Oder man macht das Festival zu einem unvergesslichen Abenteuer, im „Jail“, mit einem frisch gestochenem Tattoo. Auch das ist nichts für mich, muss ich feststellen.

Erstmal zu Penny?

In der Beautyfarm kann man sich einen Friseurtermin gönnen und im Restaurant mit Panoramablick auf die Hauptbühne wird man vom TV-Koch Björn Freitag mit einem 6-Gänge-Menü bekocht. Wem das zu fein ist, der kann sich aber auch für wenig Geld in den beiden Penny-Filialen auf dem Festivalgelände und dem Campingplatz eindecken.

Bei den heißen Temperaturen bevorzugen jedoch viele den Sprung ins Kalte – Nämlich in den 700 Quadratmeter großen Pool. So kenne ich Festivals schon eher.

Das Parookaville 2018 in Bildern

Entspannung im Parookaville-Stadtwald

Nach dem vielen Hin und Her von Bühne zu Bühne, brauche ich eine kleine Pause. Und wo ich die machen möchte, weiß ich ganz genau – im Stadtwald. Richtig gelesen. Es gibt auch einen kleinen Wald, der hübsch beleuchtet ist und bei Chillout-Klängen zum Relaxen und Entspannen einlädt. Genau das Richtige nach einem solch‘ erlebnisreichen Tag. Und für mich genau das Richtige, um bis in die Nacht die Athmosphäre des Festivals zu genießen.

Dann geht es für mich schon wieder Richtung Heimat. Zu Guter letzt will ich euch die finanziellen Eckdaten aber natürlich nicht vorenthalten: Das Wochenendticket mit Zelt auf dem Campingplatz kostet 265 Euro. Ein Wochenendticket ohne Camping gibt es für 199 Euro. Ich hatte leider nicht so viel Zeit und hab mich für ein Tagesticket entschieden, das ich für 99 Euro gekauft habe.
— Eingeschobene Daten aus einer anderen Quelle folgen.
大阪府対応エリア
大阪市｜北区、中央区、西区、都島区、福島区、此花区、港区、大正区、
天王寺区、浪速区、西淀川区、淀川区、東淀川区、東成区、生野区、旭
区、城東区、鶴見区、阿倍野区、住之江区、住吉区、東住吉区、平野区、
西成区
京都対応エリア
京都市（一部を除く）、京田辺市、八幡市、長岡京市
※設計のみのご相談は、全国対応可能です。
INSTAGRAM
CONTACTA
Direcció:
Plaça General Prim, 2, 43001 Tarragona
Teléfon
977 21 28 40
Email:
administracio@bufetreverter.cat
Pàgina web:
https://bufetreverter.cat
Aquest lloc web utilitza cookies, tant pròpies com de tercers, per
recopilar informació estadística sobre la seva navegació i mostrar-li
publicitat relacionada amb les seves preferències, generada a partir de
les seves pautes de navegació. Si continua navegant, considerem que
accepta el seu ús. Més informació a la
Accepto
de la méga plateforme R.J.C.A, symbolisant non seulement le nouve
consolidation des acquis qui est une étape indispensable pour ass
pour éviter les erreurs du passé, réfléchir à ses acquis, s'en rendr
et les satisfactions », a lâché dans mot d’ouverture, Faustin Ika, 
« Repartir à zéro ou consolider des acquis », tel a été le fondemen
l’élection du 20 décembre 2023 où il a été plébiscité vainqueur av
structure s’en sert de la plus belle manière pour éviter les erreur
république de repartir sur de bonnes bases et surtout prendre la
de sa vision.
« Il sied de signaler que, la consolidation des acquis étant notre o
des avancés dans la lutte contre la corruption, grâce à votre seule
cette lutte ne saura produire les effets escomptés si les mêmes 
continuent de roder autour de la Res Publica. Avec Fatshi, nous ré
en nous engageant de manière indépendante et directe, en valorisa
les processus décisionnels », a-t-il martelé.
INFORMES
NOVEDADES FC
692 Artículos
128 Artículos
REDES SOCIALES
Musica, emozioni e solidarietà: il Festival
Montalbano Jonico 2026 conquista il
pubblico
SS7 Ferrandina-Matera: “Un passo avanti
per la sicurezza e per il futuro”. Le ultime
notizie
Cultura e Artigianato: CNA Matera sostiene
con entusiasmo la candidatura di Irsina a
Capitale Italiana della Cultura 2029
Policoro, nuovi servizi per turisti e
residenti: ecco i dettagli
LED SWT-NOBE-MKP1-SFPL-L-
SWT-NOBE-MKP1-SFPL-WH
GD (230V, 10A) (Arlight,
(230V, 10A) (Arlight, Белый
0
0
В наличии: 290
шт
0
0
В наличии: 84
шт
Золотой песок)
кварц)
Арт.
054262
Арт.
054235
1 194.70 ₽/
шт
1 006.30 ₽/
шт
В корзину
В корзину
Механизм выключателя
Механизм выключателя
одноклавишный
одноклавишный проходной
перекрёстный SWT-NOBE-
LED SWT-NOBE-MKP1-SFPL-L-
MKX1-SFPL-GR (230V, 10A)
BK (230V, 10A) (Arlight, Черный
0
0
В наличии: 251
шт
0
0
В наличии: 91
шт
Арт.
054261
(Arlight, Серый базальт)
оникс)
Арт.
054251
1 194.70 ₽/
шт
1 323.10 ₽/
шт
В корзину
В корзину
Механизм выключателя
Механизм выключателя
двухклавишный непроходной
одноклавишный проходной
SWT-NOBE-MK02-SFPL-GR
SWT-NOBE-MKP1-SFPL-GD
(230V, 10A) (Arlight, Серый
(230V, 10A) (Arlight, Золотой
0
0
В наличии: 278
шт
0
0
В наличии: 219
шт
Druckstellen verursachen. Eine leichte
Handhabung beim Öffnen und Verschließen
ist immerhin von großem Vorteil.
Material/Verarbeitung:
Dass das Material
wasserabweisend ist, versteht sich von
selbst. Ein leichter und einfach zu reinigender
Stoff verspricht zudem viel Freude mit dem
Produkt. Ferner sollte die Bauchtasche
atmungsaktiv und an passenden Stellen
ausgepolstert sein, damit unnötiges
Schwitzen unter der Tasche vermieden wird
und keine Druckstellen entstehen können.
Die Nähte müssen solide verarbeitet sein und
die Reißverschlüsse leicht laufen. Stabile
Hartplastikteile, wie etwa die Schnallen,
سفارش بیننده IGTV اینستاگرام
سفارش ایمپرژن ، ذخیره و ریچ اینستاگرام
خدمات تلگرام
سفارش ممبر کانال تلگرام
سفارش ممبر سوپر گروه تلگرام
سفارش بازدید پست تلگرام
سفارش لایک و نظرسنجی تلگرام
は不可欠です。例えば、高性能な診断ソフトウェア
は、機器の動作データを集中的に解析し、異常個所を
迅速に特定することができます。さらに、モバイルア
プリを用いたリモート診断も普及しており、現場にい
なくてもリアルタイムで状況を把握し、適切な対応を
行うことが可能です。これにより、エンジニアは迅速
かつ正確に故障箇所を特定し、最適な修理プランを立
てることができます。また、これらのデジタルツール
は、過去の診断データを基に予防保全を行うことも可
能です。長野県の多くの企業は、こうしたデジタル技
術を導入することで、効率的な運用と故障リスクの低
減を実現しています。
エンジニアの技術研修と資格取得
Mein Fazit: Auch das zweite Mal auf dem Parookaville-Festival werde ich so schnell nicht vergessen. Nicht alles war perfekt, aber die vielen Details, die tolle Stimmung und ein gelungenes Ambiente machen das Festival lohnenswert, denn ich hatte meine Glücksmomente! Ich komme gerne wieder! Im nächsten Jahr dann vielleicht sogar mit einem Zelt auf dem Campingplatz.